A ‘system’ approach: data, processes, controls
By combining the register (data) and the LBA (process), the legislator aims to create a more robust system: faster identification, improved traceability, and greater accountability for those involved in certain legal and economic transactions.
How RSM Switzerland can support the organisations concerned
Compliance is not simply a matter of “adding a procedure”. It often requires a structured approach that is proportionate to the risk and consistent with the activities carried out.

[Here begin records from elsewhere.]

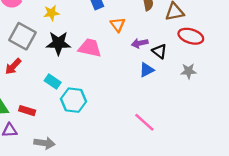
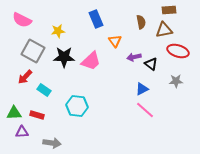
pink trapezoid: (90, 48) -> (91, 61), turned 125
blue triangle: (147, 70) -> (142, 89), moved
cyan rectangle: (53, 82) -> (44, 90), moved
pink line: (144, 122) -> (145, 110), moved

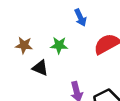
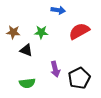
blue arrow: (80, 18) -> (58, 10), turned -56

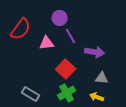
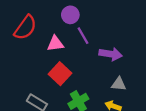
red square: (66, 69) -> (60, 74), moved

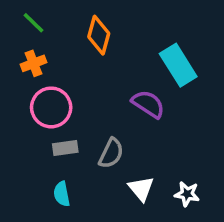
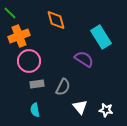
green line: (33, 23) -> (10, 13), moved
orange diamond: (99, 35) -> (56, 20), turned -30
orange cross: (33, 63) -> (19, 36), size x1.5

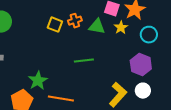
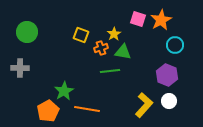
orange cross: (75, 21) -> (101, 48), moved
green triangle: (97, 27) -> (123, 52), moved
yellow star: (121, 28) -> (114, 34), moved

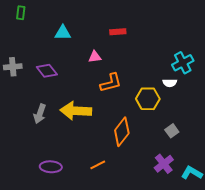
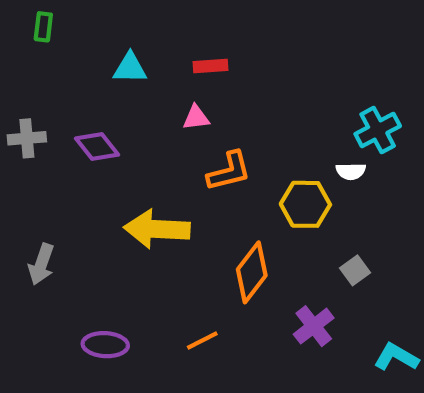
red rectangle: (118, 32) -> (210, 66), moved
gray arrow: (40, 114) -> (41, 264), moved
purple cross: (164, 164) -> (314, 326), moved

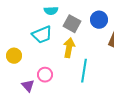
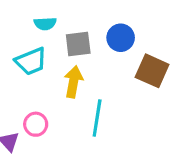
gray square: (72, 24) -> (78, 44), turned -36

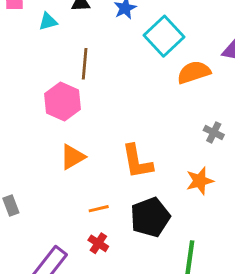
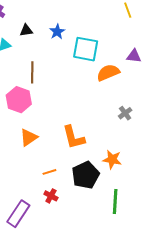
cyan square: (164, 36) -> (86, 49), turned -32
gray cross: (214, 132) -> (125, 113), turned 32
orange star: (200, 181) -> (112, 159), moved, turned 30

Mapping of activities and tax liability analysis
RSM Switzerland can assist in analysing the services actually provided (real estate, structures, non-operational entities, domiciliation, transactions) and, on that basis, assess the risk of tax liability, considering the criteria set out in the documentation (link to the transaction, commercial nature, exceptions).
Implementation of due diligence and documentation processes
Depending on the nature of the business, support may focus on structuring the due diligenceprocess: customer identification, identification of the beneficial owner, documentation, record-keeping, and appropriate internal procedures.
Awareness-raising, training and operational readiness
Finally, preparation also involves training, raising awareness among staff and aligning practices, in line with the organisational requirements outlined in the training (risk analysis, internal measures, ongoing training).
Conclusion
The transparency registers and the revised Anti-Money Laundering Act form a coherent whole: greater transparency regarding beneficial owners is accompanied by stricter due diligence requirements for certain advisory and support services. For audit and advisory firms, the challenge is twofold: to identify the situations in which the regulations apply and to put robust processes in place before the expected entry into force in 2026, to safeguard operations, limit risks and meet heightened compliance expectations.